So Bond is back. We’ve been expecting him of course. Countless trailers and interviews, adverts and sneak previews have been coming at us like a hail of bullets from James’s Walther PPK. Finally got to see it yesterday, I say finally – it only came out two and half weeks ago, but that’s a long time in 007’s world. The word everywhere is that this is good, really good – and that’s always a dangerous premise under which to go and see a film. Once the reviews are glowing it’s easy to go expecting ‘the best movie ever made’.
But we weren’t disappointed, far from it. It weaves together the old and the new from Bond’s long and checkered career in thrilling, witty style. Not as funny as my favourite Bond outing Goldeneye – but then this is a different time and Mr Craig is a different Bond. And this is, in my humble opinion, a very, very good movie. Javier Bardem as the blond baddie is particularly good, terrifying, entertaining and at times oddly likeable.
I first came across Craig, Daniel Craig, in a little gangster movie called Layer Cake way back in the dark ages, 2004 I think it was. I’d never see him before and he hadn’t been outed as the next Bond then, but I really enjoyed that movie, and he seemed to me to do a pretty good job in the acting stakes. My wife has long waxed lyrical about a guy called Dougray Scott – when Dan Dan the action man hangs up the keys to his DB5 she would love to see Mr Scott takeover. You can check him out here as the Bad Guy with the Big Gun in Mission Impossible 2.
I won’t spoil Skyfall for you if you intend to see it, but what what did strike me about it is this. Like Batman before him, here we have another broken hero. Roger Moore used to gad about, wooing the chicks and dropping villains at the flash of a raised eyebrow. Pausing just long enough to flick the dust from his shoulder. Suave and sophisticated, he never broke a sweat, or a bone, just a few hearts and the speed limit. And he was always attired in a good suit. Even if it was sometimes bright yellow.
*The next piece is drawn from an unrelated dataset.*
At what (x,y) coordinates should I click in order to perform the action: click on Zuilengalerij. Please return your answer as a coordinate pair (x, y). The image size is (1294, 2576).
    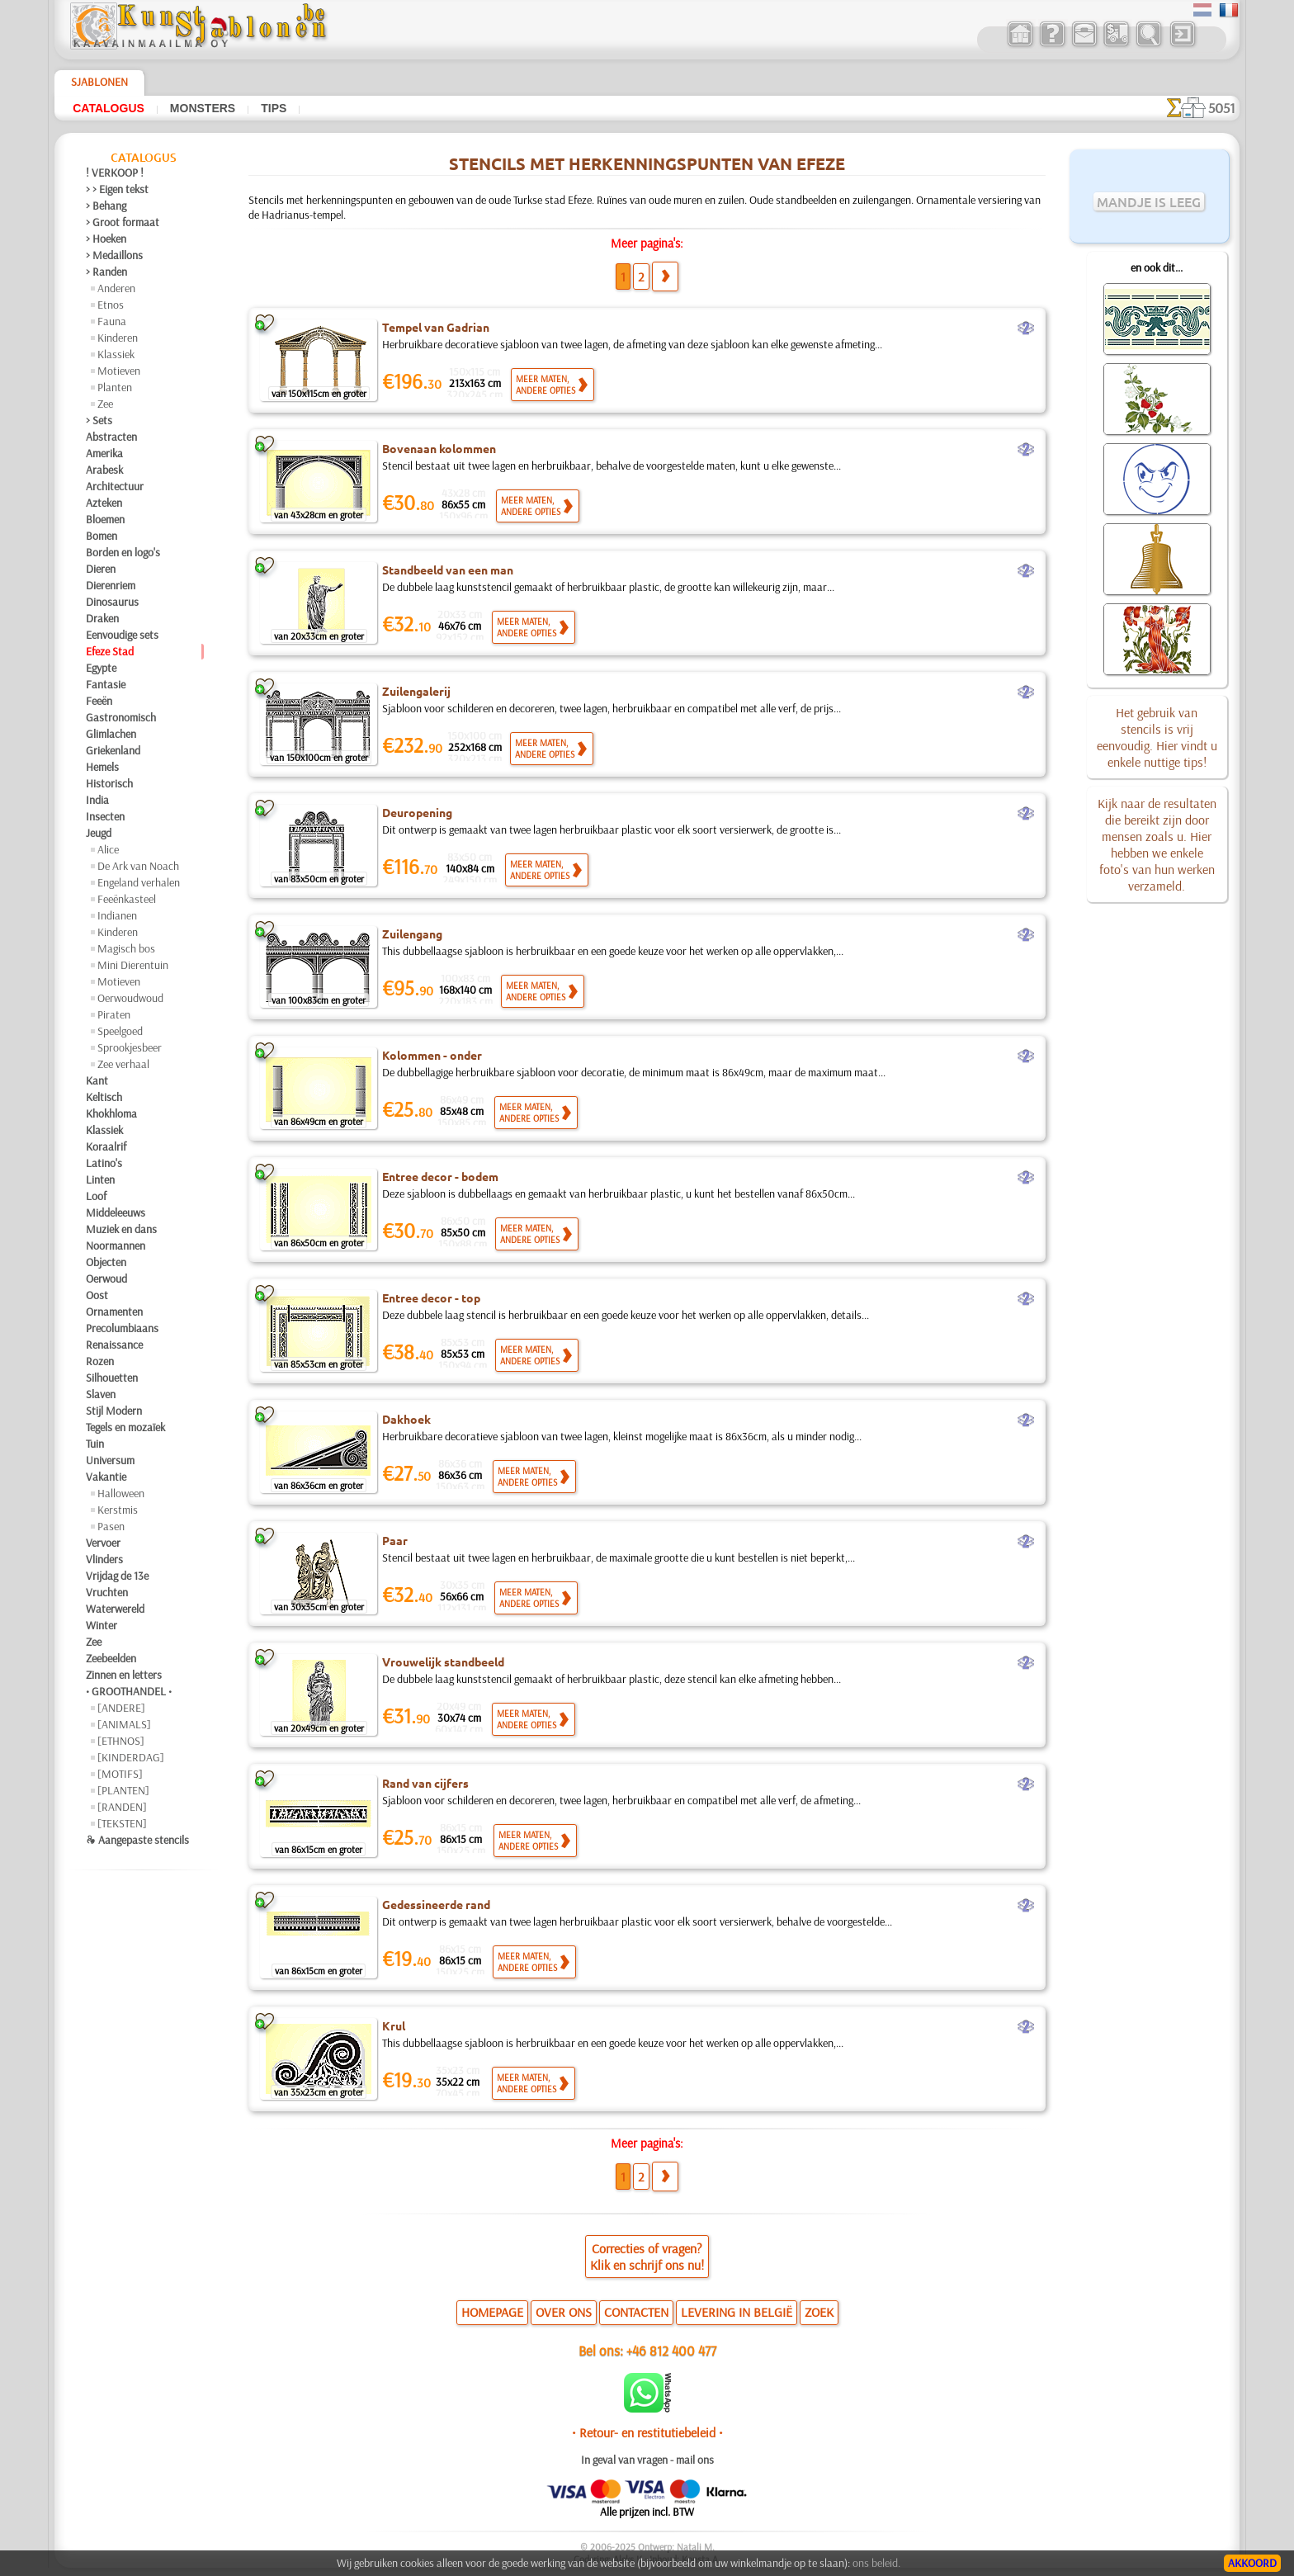
    Looking at the image, I should click on (416, 690).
However, early in Skyfall we find the superspy looking anything but super. The man in the bat suit was seen limping on a cane earlier this year. Well, here’s Mr Bond, as we’ve not been expecting him, drinking too much and playing hooky from his day job. ‘Enjoying death,’ as he puts it. Though he looks more haunted than happy. Any one of us probably dreams of being able to find a way out sometimes. A place without the pressure. Away from the various responsibilities placed on us, and the difficult nature of normal life. To disappear from it once in a while would be great, thanks very much. M. Scott Peck began his bestseller The Road Less Travelled with the line – ‘Life is difficult.’
If you’re a Christian it can perhaps feel heretical to say that out loud. We can we feel we somehow have to defend God by having impossibly perfect lives. We feel that we must somehow have everything sorted out and be doing okay. To not be defeated by our troubles, to be ‘more than conquerors’. Especially if others seem to be coping fine. But the reality is different. Many of us fall apart at times, and sometimes spectacularly so. And following Jesus does not inoculate us from the problems. In Biblical terms when the heat in the kitchen got too much – Jonah jumped ship, Gideon hid in a wine factory, Abe, Moses and Jake all fled, like 007, to foreign countries. Jesus lived a very hard life himself and like Mr Bond was tempted to duck out of his tough role. He entered our world and deliberately plunged himself into the harsh realities of our everyday existence He felt at times lonely, heartbroken, misunderstood and frustrated. When a group of folks come looking for him and he felt the pressure of expectation bearing down upon him he said (out loud) ‘What shall I do? Pray for some way out of this?’ Scott Peck followed his opening line about the hardships of life with this one – ‘Life is difficult. Accept that truth and you transcend it.’ Not easy, but profound all the same. When I expect life to be straightforward I am often floored by it. I feel disappointed and destroyed again. And Jesus understands this, he said in one of his stories that some people give up on their faith when they discover life is still full of troubles and difficulties. But to face the realities and wrestle with them can be a helpful thing, a godly thing even. It’s just not very easy. And often frightening And sometimes like Mr Bond and Batman, we find ourselves limping into the darkness to find shelter. I do anyway.